Virginia Reportable Disease List in PDF Format

Report all carbapenemase-producing organisms (CPO), infection or colonization, to your local health department (LHD)

• Submit a laboratory report and/or Epi-1 form; see Table 1.
• Include available antimicrobial susceptibility testing (AST) results.

Submit carbapenem-resistant Enterobacteriaceae (CRE) and carbapenem-resistant Pseudomonas aeruginosa (CRPA) isolates to the Division of Consolidated Laboratory Services (DCLS) for further public health testing unless the laboratory is capable of conducting a comparable level of testing for carbapenemase-production as DCLS; see Table 1. This additional testing is not available for other CROs at this time.

• Use the DCLS Clinical Microbiology/Virology Request Form.
• Include available AST results with specimen submissions.

Table 1. Recommendations for Isolate Submission to DCLS and Reporting to LHD Based on Hospital/ Reference Laboratory Testing and Electronic Laboratory Reporting (ELR) Capacity

^ Hospitals using an out-of-state reference laboratory must include these findings in the ELR messages if their laboratory information system is able to do so. If not, submit to public health by fax or mail.
⁺ Please contact the HAI/AR Program to inquire if your laboratory can be exempt from sending CRE and CRPA isolates for further testing at DCLS.
* Per agreement with Virginia Department of Health, except when requested for further public health testing.

1. Identify CRE and CRPA isolates that produce a carbapenemase and classify the type of carbapenemase present.
2. Identify early, high-priority results that would require immediate notification to the Centers for Disease Control and Prevention (CDC), and be potentially characterized further at the regional antibiotic resistance laboratory or CDC:
   • Pan-resistance
   • CP-CRE with resistance mechanism other than Klebsiella pneumoniae carbapenemase (KPC)
   • Any CP-CRPA
   • mcr-type resistance
   • Suspected novel resistance mechanism
3. Facilitate submission of isolates with high-priority results to the regional antibiotic resistance laboratory or CDC for additional testing.

Testing algorithm conducted at DCLS for Enterobacteriaceae and P. aeruginosa isolates that meet carbapenem AST results requirements (refer to DCLS CRE/CRPA testing instructions)
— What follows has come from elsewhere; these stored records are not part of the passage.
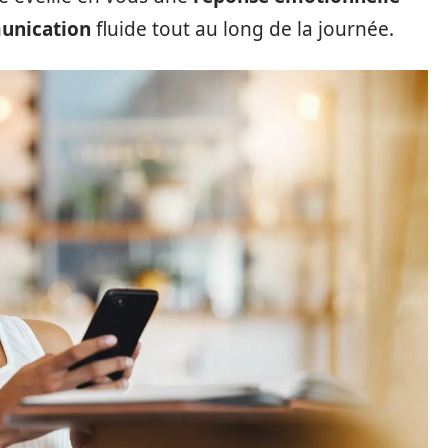
nication
fluide tout au long de la journée.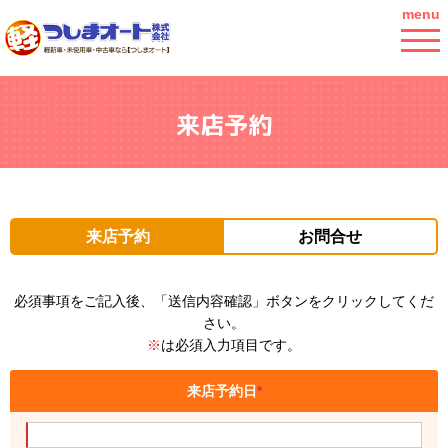
menu
来店予約
来店予約
お問合せ
必須事項をご記入後、「送信内容確認」ボタンをクリックしてくだ
さい。
※
は必須入力項目です。
来店予約日
*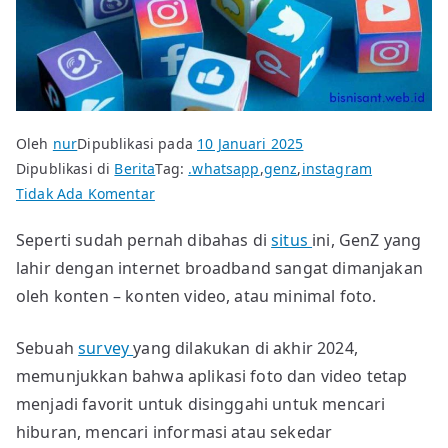
Oleh
nur
Dipublikasi pada
10 Januari 2025
Dipublikasi di
Berita
Tag:
.whatsapp
,
genz
,
instagram
pada
Tidak Ada Komentar
Aplikasi
Seperti sudah pernah dibahas di
situs
ini, GenZ yang
video
lahir dengan internet broadband sangat dimanjakan
tetap
jadi
oleh konten – konten video, atau minimal foto.
favorit
GenZ
Sebuah
survey
yang dilakukan di akhir 2024,
memunjukkan bahwa aplikasi foto dan video tetap
menjadi favorit untuk disinggahi untuk mencari
hiburan, mencari informasi atau sekedar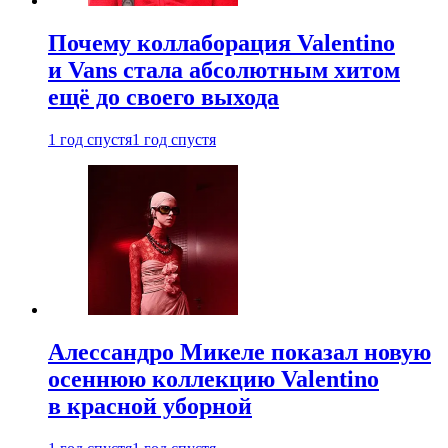
Почему коллаборация Valentino
и Vans стала абсолютным хитом
ещё до своего выхода
1 год спустя
1 год спустя
Алессандро Микеле показал новую
осеннюю коллекцию Valentino
в красной уборной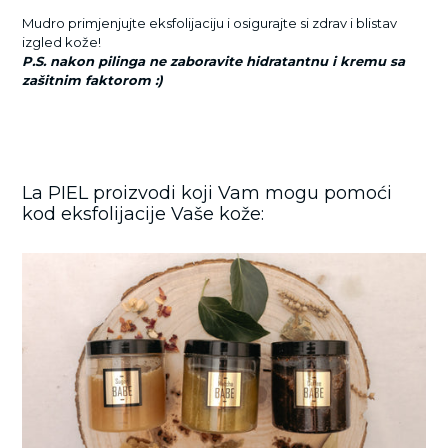
Mudro primjenjujte eksfolijaciju i osigurajte si zdrav i blistav
izgled kože!
P.S. nakon pilinga ne zaboravite hidratantnu i kremu sa
zašitnim faktorom :)
La PIEL proizvodi koji Vam mogu pomoći
kod eksfolijacije Vaše kože: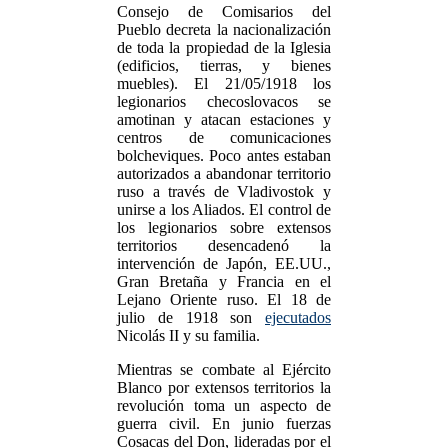
Consejo de Comisarios del
Pueblo decreta la nacionalización
de toda la propiedad de la Iglesia
(edificios, tierras, y bienes
muebles). El 21/05/1918 los
legionarios checoslovacos se
amotinan y atacan estaciones y
centros de comunicaciones
bolcheviques. Poco antes estaban
autorizados a abandonar territorio
ruso a través de Vladivostok y
unirse a los Aliados. El control de
los legionarios sobre extensos
territorios desencadenó la
intervención de Japón, EE.UU.,
Gran Bretaña y Francia en el
Lejano Oriente ruso. El 18 de
julio de 1918 son
ejecutados
Nicolás II y su familia.
Mientras se combate al Ejército
Blanco por extensos territorios la
revolución toma un aspecto de
guerra civil. En junio fuerzas
Cosacas del Don, lideradas por el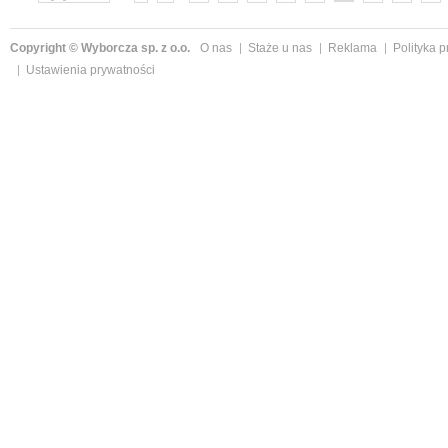
»
Copyright © Wyborcza sp. z o.o.
O nas
Staże u nas
Reklama
Polityka 
Ustawienia prywatności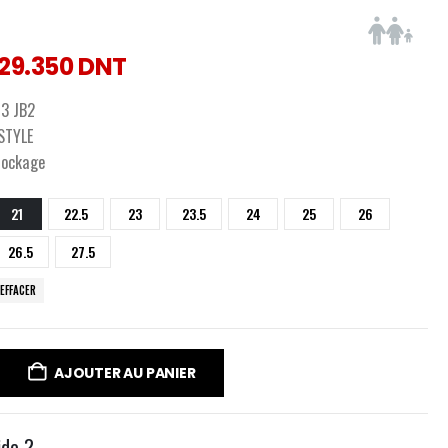
129.350
DNT
73 JB2
ESTYLE
tockage
21
22.5
23
23.5
24
25
26
26.5
27.5
EFFACER
AJOUTER AU PANIER
ide ?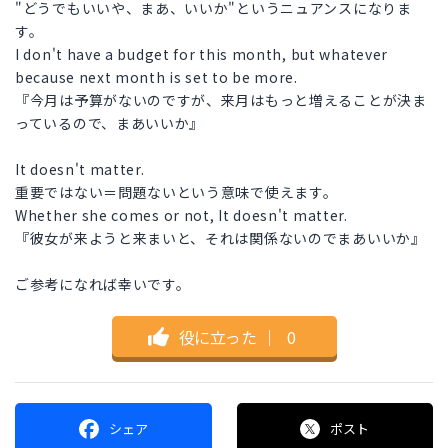
"どうでもいいや、まあ、いいか"というニュアンスになりま
す。
I don't have a budget for this month, but whatever
because next month is set to be more.
『今月は予算がないのですが、来月はもっと増えることが決ま
っているので、まあいいか』
It doesn't matter.
重要ではない＝問題ないという意味で使えます。
Whether she comes or not, It doesn't matter.
『彼女が来ようと来まいと、それは関係ないのでまあいいか』
ご参考になれば幸いです。
役に立った
｜
0
シェア
ポスト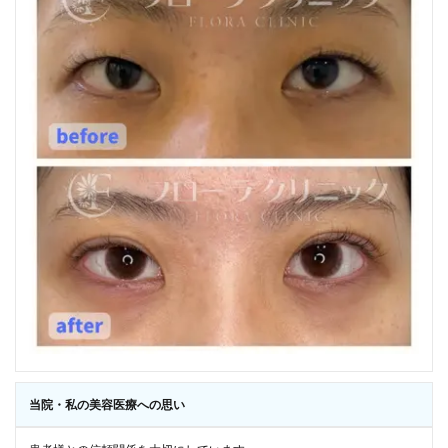
当院・私の美容医療への思い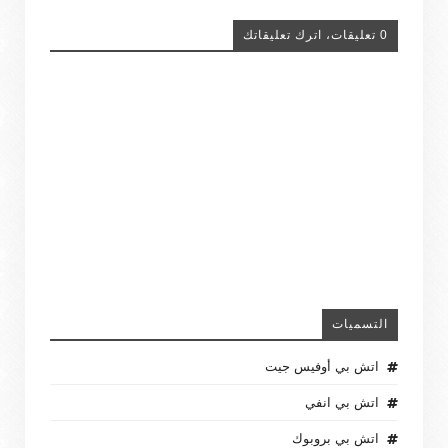
0 تعليقات، اترك تعليقاتك
التسميات
اتش بي أوفيس جيت
اتش بي انفي
اتش بي بروبوك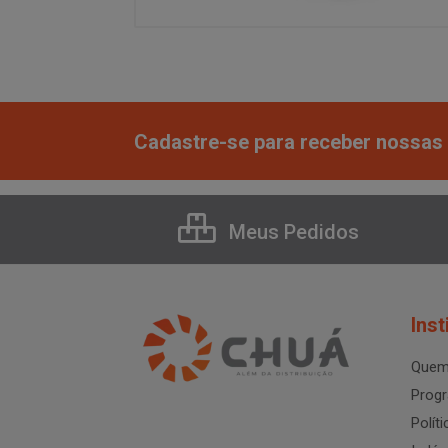
Cadastre-se para receber nossas 
Meus Pedidos
Inst
Quem
Progr
Polít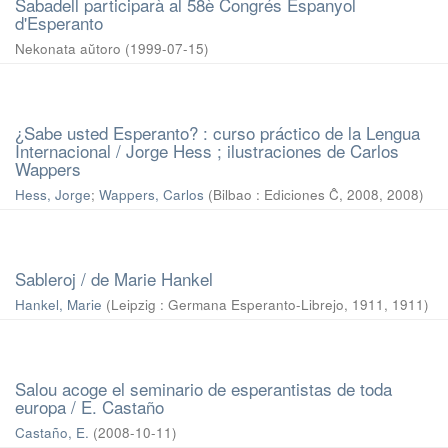
Sabadell participarà al 58è Congrés Espanyol
d'Esperanto
Nekonata aŭtoro
(
1999-07-15
)
¿Sabe usted Esperanto? : curso práctico de la Lengua
Internacional / Jorge Hess ; ilustraciones de Carlos
Wappers
Hess, Jorge
;
Wappers, Carlos
(
Bilbao : Ediciones Ĉ, 2008
,
2008
)
Sableroj / de Marie Hankel
Hankel, Marie
(
Leipzig : Germana Esperanto-Librejo, 1911
,
1911
)
Salou acoge el seminario de esperantistas de toda
europa / E. Castaño
Castaño, E.
(
2008-10-11
)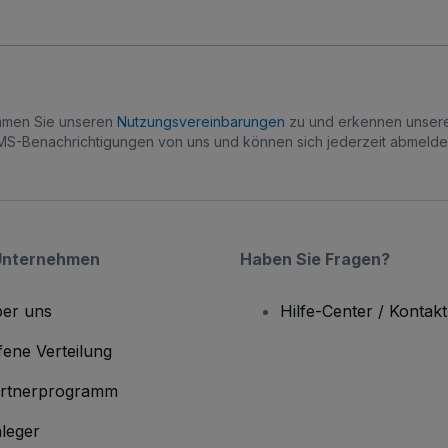
immen Sie unseren
Nutzungsvereinbarungen
zu und erkennen unse
S-Benachrichtigungen von uns und können sich jederzeit abmelde
Unternehmen
Haben Sie Fragen?
er uns
Hilfe-Center / Kontakt
fene Verteilung
rtnerprogramm
leger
1. Confirm species identification by MALDI-TOF (Bruker Biotyper)
2. Antimicrobial susceptibility testing (AST) by broth microdilution for all CRE and mCIM-positive CRPA
3. Phenotypic testing for carbapenemase production by modified carbapenem inactivation method (mCIM)
   4. Molecular detection of resistance mechanisms (KPC, NDM, OXA-48-like, VIM, IMP, mcr-1 and mcr-2) by real-time PCR for all CRE and mCIM-positive CRPA

Refer to DCLS CRE/CRPA testing instructions

1. Submit pure suspect CRE or CRPA isolates on slant or plate media. Ship isolates at room temperature.
2. Submit a completed DCLS Clinical Microbiology/Virology Request Form and AST results for each isolate. Testing will be delayed if AST results are not received.
3. Turnaround time for reporting results will be within 6 business days of specimen receipt.
4. Alert value results will be verbally reported within 1 working day of results. Non-alert-value, positive results will be verbally reported within 2 working days of results.
5. A hard copy report of final test results will be provided to the submitter by mail.